Document layout analysis data
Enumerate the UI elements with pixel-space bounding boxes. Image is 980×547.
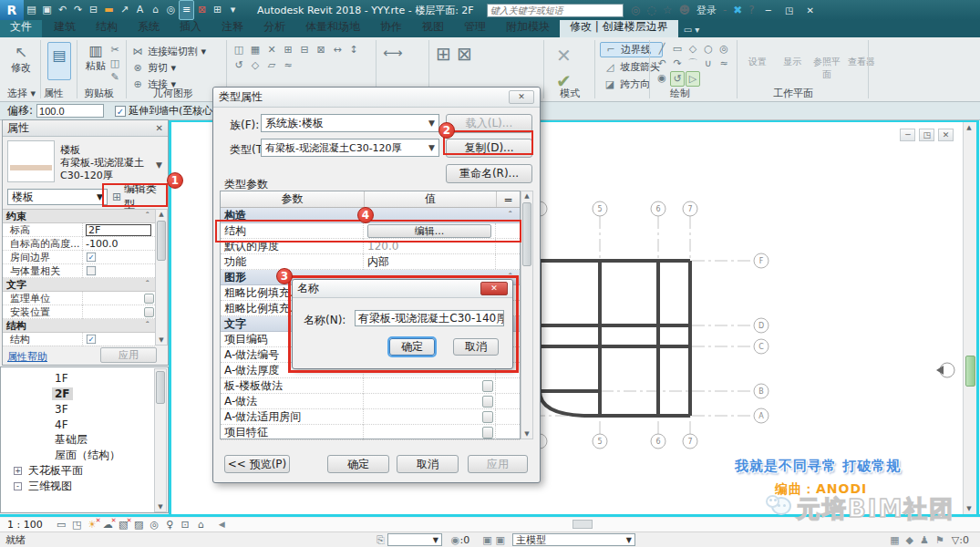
draw-tool-icon-0[interactable]: ╱ — [655, 42, 669, 56]
text-icon[interactable]: A — [132, 1, 148, 19]
boundary-item-1[interactable]: ◿坡度箭头 — [600, 59, 663, 75]
tree-item-3[interactable]: 4F — [1, 417, 168, 432]
edit-structure-button[interactable]: 编辑... — [367, 224, 491, 238]
search-input[interactable] — [487, 4, 624, 17]
ribbon-tab-3[interactable]: 系统 — [128, 17, 170, 37]
draw-tool-icon-2[interactable]: ◇ — [686, 42, 700, 56]
properties-scrollbar[interactable]: ▲ ▼ — [155, 209, 168, 346]
print-icon[interactable]: ⊟ — [86, 1, 101, 19]
tree-item-1[interactable]: 2F — [1, 386, 168, 401]
clipboard-panel-label[interactable]: 剪贴板 — [84, 87, 114, 100]
tree-item-2[interactable]: 3F — [1, 401, 168, 417]
modify-tool-icon-7[interactable]: ↕ — [346, 43, 361, 57]
draw-tool-icon-7[interactable]: ⌒ — [686, 57, 700, 70]
browse-button[interactable] — [144, 294, 154, 304]
boundary-item-2[interactable]: ◪跨方向 — [600, 77, 663, 92]
status-icon-2[interactable]: ♟ — [920, 534, 929, 546]
rename-button[interactable]: 重命名(R)... — [446, 164, 532, 183]
name-dialog-close-icon[interactable]: ✕ — [480, 282, 508, 295]
switch-windows-icon[interactable]: ⊞ — [210, 1, 225, 19]
preview-button[interactable]: << 预览(P) — [224, 455, 290, 473]
cancel-sketch-icon[interactable]: ✕ — [556, 45, 572, 67]
ribbon-tab-1[interactable]: 建筑 — [44, 17, 86, 37]
scrollbar-thumb[interactable] — [965, 356, 975, 387]
tree-item-6[interactable]: +天花板平面 — [1, 463, 168, 479]
match-type-icon[interactable]: ✎ — [108, 70, 122, 84]
vertical-scrollbar[interactable]: ▲ ▼ — [963, 122, 976, 514]
design-option-icon1[interactable]: ▣ — [482, 534, 491, 546]
status-icon-1[interactable]: ◆ — [906, 534, 913, 546]
modify-tool-icon-1[interactable]: ▦ — [248, 43, 263, 57]
draw-panel-label[interactable]: 绘制 — [670, 87, 690, 100]
properties-help-link[interactable]: 属性帮助 — [7, 350, 47, 364]
boundary-item-0[interactable]: ⌐边界线 — [600, 42, 663, 57]
geometry-panel-label[interactable]: 几何图形 — [153, 87, 193, 100]
type-selector-arrow-icon[interactable]: ▼ — [156, 160, 162, 170]
design-options-select[interactable]: 主模型▼ — [512, 533, 635, 546]
draw-tool-icon-12[interactable]: ▷ — [686, 71, 700, 87]
draw-tool-icon-5[interactable]: ↶ — [655, 57, 669, 70]
modify-tool-icon-3[interactable]: ⊞ — [281, 43, 295, 57]
login-label[interactable]: 登录 — [696, 4, 717, 17]
category-filter-combo[interactable]: 楼板▼ — [7, 189, 108, 205]
copy-icon[interactable]: ◫ — [108, 57, 122, 70]
viewbar-icon-1[interactable]: ◳ — [69, 520, 85, 530]
modify-tool-icon-0[interactable]: ◫ — [232, 43, 246, 57]
filter-icon[interactable]: ▽:0 — [952, 534, 969, 546]
tree-expander-icon[interactable]: + — [14, 467, 22, 475]
name-input[interactable]: 有梁板-现浇混凝土C30-140厚 — [355, 310, 504, 326]
ribbon-tab-6[interactable]: 分析 — [253, 17, 295, 37]
revit-logo-icon[interactable]: R — [0, 0, 24, 20]
create-group-icon[interactable]: ⊞ ⊠ — [436, 43, 472, 65]
name-cancel-button[interactable]: 取消 — [453, 338, 499, 356]
modify-tool-icon-9[interactable]: ◇ — [248, 58, 263, 72]
ribbon-tab-8[interactable]: 协作 — [370, 17, 412, 37]
window-restore-icon[interactable]: ◳ — [782, 5, 797, 15]
window-minimize-icon[interactable]: ─ — [761, 5, 776, 15]
properties-panel-label[interactable]: 属性 — [44, 87, 64, 100]
name-dialog-title-bar[interactable]: 名称 ✕ — [293, 280, 512, 298]
dialog-close-icon[interactable]: ✕ — [509, 90, 534, 104]
redo-icon[interactable]: ↷ — [70, 1, 86, 19]
elevation-marker[interactable] — [936, 363, 954, 377]
geometry-item-1[interactable]: ⊗剪切 ▾ — [130, 59, 206, 76]
modify-tool-icon-10[interactable]: ▱ — [264, 58, 279, 72]
scroll-up-icon[interactable]: ▲ — [964, 124, 975, 131]
save-icon[interactable]: ▣ — [39, 1, 55, 19]
duplicate-button[interactable]: 复制(D)... — [446, 139, 532, 158]
modify-tool-icon-11[interactable]: ≈ — [281, 58, 295, 72]
browse-button[interactable] — [482, 396, 493, 408]
viewbar-icon-9[interactable]: ⌂ — [193, 520, 209, 530]
open-icon[interactable]: ▤ — [24, 1, 39, 19]
type-selector[interactable]: 楼板 有梁板-现浇混凝土 C30-120厚 — [60, 144, 151, 182]
hscroll-thumb[interactable] — [573, 520, 593, 529]
measure-icon[interactable]: ▬ — [101, 1, 117, 19]
dialog-ok-button[interactable]: 确定 — [327, 455, 389, 473]
search-icon[interactable]: ◎ — [631, 5, 640, 15]
tree-item-4[interactable]: 基础层 — [1, 432, 168, 448]
extend-into-wall-checkbox[interactable]: ✓ — [115, 106, 126, 117]
view-close-icon[interactable]: ✕ — [938, 129, 954, 141]
default-3d-view-icon[interactable]: ⌂ — [148, 1, 163, 19]
tree-item-7[interactable]: -三维视图 — [1, 479, 168, 494]
cut-icon[interactable]: ✂ — [108, 43, 122, 57]
viewbar-icon-6[interactable]: ◎ — [147, 520, 162, 530]
tree-item-5[interactable]: 屋面（结构） — [1, 448, 168, 463]
property-group-5[interactable]: 文字ˆ — [3, 278, 155, 292]
draw-tool-icon-3[interactable]: ○ — [701, 42, 716, 56]
load-button[interactable]: 载入(L)... — [446, 114, 532, 133]
draw-tool-icon-9[interactable]: ≈ — [717, 57, 731, 70]
measure-tool-icon[interactable]: ⟷ — [383, 45, 403, 61]
draw-tool-icon-4[interactable]: ◎ — [717, 42, 731, 56]
type-combo[interactable]: 有梁板-现浇混凝土C30-120厚▼ — [261, 139, 439, 157]
property-group-8[interactable]: 结构ˆ — [3, 319, 155, 333]
workplane-item-0[interactable]: 设置 — [744, 43, 771, 81]
modify-button[interactable]: ↖ 修改 — [7, 43, 35, 75]
ribbon-display-toggle-icon[interactable]: ▭ ▾ — [684, 25, 700, 37]
family-combo[interactable]: 系统族:楼板▼ — [261, 114, 439, 132]
view-minimize-icon[interactable]: ─ — [900, 129, 915, 141]
properties-button[interactable]: ▤ — [47, 42, 71, 80]
offset-input[interactable] — [36, 104, 104, 118]
ribbon-tab-9[interactable]: 视图 — [412, 17, 454, 37]
draw-tool-icon-1[interactable]: ▭ — [670, 42, 685, 56]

> [Task prompt] Go through the data above and copy each line that holds the word "cancel".

> [Result of this task]
cancel-sketch-icon[interactable]: ✕ — [556, 45, 572, 67]
name-cancel-button[interactable]: 取消 — [453, 338, 499, 356]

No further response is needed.